I Ctz, assai simili nella struttura (cedola zero e rimborso di capitale più interessi a scadenza), protraggono la durata a 18 e 24 mesi. Ma attenti: più la durata si prolunga, più il rischio di perdere, o l’opportunità di guadagnare, aumentano. Per cambiare le carte in tavola, è infatti sufficiente un improvviso aumento o un calo dei tassi, come un’impennata o un crollo delle borse. Tuttavia, va detto, l’orizzonte temporale di 24 mesi, in genere, non crea grossi problemi…

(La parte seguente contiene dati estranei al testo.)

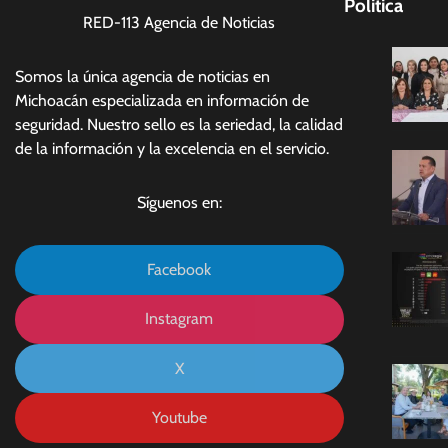
Politica
RED-113 Agencia de Noticias
Somos la única agencia de noticias en
Michoacán especializada en información de
seguridad. Nuestro sello es la seriedad, la calidad
de la información y la excelencia en el servicio.
Síguenos en:
Facebook
Instagram
X
Youtube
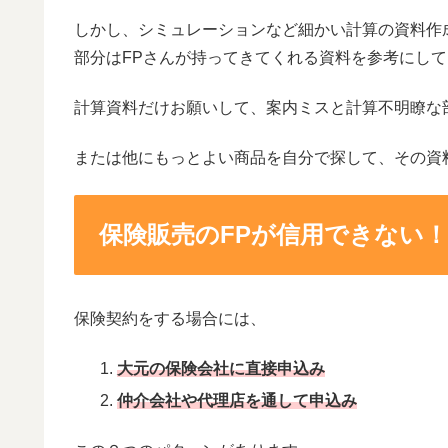
しかし、シミュレーションなど細かい計算の資料作
部分はFPさんが持ってきてくれる資料を参考にし
計算資料だけお願いして、案内ミスと計算不明瞭な
または他にもっとよい商品を自分で探して、その資
保険販売のFPが信用できない！
保険契約をする場合には、
大元の保険会社に直接申込み
仲介会社や代理店を通して申込み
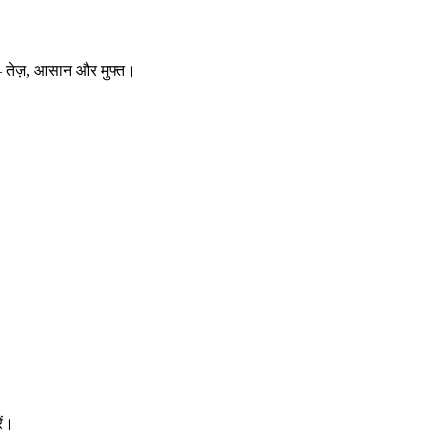
 — तेज़, आसान और मुफ्त।
ें।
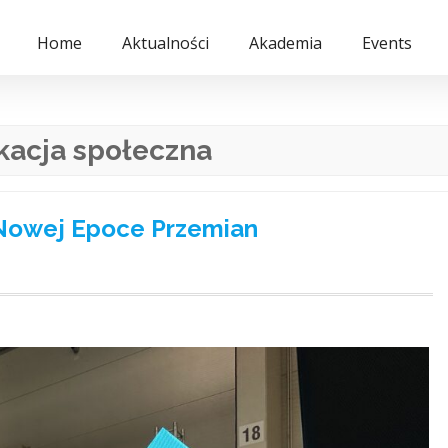
Home
Aktualności
Akademia
Events
kacja społeczna
Nowej Epoce Przemian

I Cct durano parecchi anni, ma ogni tre mesi modificano il rendimento sulla base dell’andamento dei Bot. Offrono la cedola, equivalgono a questi ultimi ed evitano la noia e il costo dei rinnovi obbligatori ogni 3, 6 o 12 mesi.
I Btp, infine, possono arrivare fino a 30 anni di vita e incorporano notevoli rischi, come altrettanto notevoli possibilità di guadagno. Drusiani ci segnala infatti che il Btp 1.11.2023 è passato da un minimo di 69 a un massimo di 140. Questo è un range degno delle azioni più volatili. Tracciamo una mappa del rischio dei prodotti obbligazionari governativi italiani, partendo dal prodotto più tranquillo a quello più agitato:
Bot da 3 mesi a un anno, Cct, Ctz e Btp, dal più breve al più longevo.

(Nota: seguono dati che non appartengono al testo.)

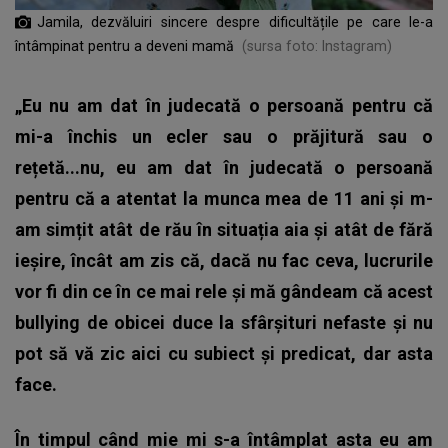
Jamila, dezvăluiri sincere despre dificultățile pe care le-a
întâmpinat pentru a deveni mamă
(sursa foto: Instagram)
„Eu nu am dat în judecată o persoană pentru că
mi-a închis un ecler sau o prăjitură sau o
rețetă...nu, eu am dat în judecată o persoană
pentru că a atentat la munca mea de 11 ani și m-
am simțit atât de rău în situația aia și atât de fără
ieșire, încât am zis că, dacă nu fac ceva, lucrurile
vor fi din ce în ce mai rele și mă gândeam că acest
bullying de obicei duce la sfârșituri nefaste și nu
pot să vă zic aici cu subiect și predicat, dar asta
face.
În timpul când mie mi s-a întâmplat asta eu am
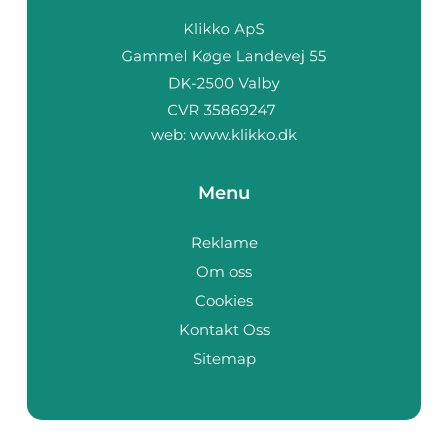
web:
www.klikko.dk
Menu
Reklame
Om oss
Cookies
Kontakt Oss
Sitemap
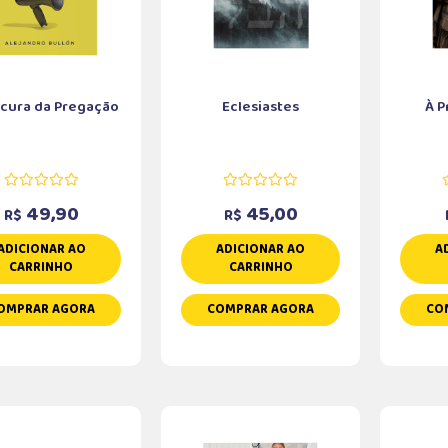
ucura da Pregação
Eclesiastes
À P
49,90
45,00
R$
R$
ADICIONAR AO
ADICIONAR AO
A
CARRINHO
CARRINHO
OMPRAR AGORA
COMPRAR AGORA
CO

Sul versante dei fondi: monetari o di liquidità, breve termine, medio termine, lungo termine.
Accettato che anche le obbligazioni governative a lungo termine siano talora rischiose quanto i titoli o i fondi azionari – perché i tassi, o qualche altro sentiment, possono mutare negli anni – eccoci alla prima regola prudenziale: oltre una certa durata dei bond, non si può stare del tutto tranquilli, a meno che non se ne faccia un accorto trading. E questo è un altro discorso, molto complesso, che comunque tratteremo.
Al di là dei bond governativi e dei fondi che su di essi poggiano, passiamo rapidamente alle obbligazioni bancarie, emesse appunto dai principali istituti di credito, spesso suddivise in due o più classi.
È qui già il caso di parlare di rating, di liquidità e di quotazione.
Se acquistiamo un titolo con un buon rating, ossia con il massimo voto di affidabilità (“è un debitore di cui ci si può fidare…”), come “AAA” e “Aaa” emessi dalle principali agenzie (S&P, Moody,s, ma anche Fitch e altri operatori indipendenti), siamo tranquilli. Se il voto è più basso, in genere le obbligazioni rendono di più, ma con qualche tremore supplementare sulla solvibilità dell’emittente.
Consideriamo che lo Stato italiano non si aggiudica il massimo voto delle prime due agenzie, ciò soprattutto per l’elevato debito pubblico.
Un bel po’ al di sotto, fanno capolino i junk bond, o “titoli spazzatura”, che offrono molto, ma con i quali si rischia altrettanto. In linea di principio, sono da evitare con cura, ricordando però che recentemente Warren Buffet ha affermato di esserne un discreto acquirente. Precisando anche che effettivamente è orientato ad acquistare persino titoli di aziende che abbiano richiesto il “chapter 11” (protezione dai creditori, prevista dalla normativa Usa), ma solo dopo settimane-mesi di analisi approfondite.
Viene poi la liquidità: anni fa, un operatore finanziario aveva precisato che un’obbligazione è liquida (ossia comprabile/vendibile velocemente a prezzi stabili) se viene scambiata ogni giorno per almeno 500 milioni di vecchie lire.
Infine, la quotazione: un buon requisito per le obbligazioni è che ogni giorno sia possibile verificarne il valore sui siti o sui quotidiani finanziari.
Ma, attenzione: un titolo quotato può esser non-liquido, e viceversa. Chi non vuole rischiare ricerchi contemporaneamente un buon rating, la quotazione e la liquidità.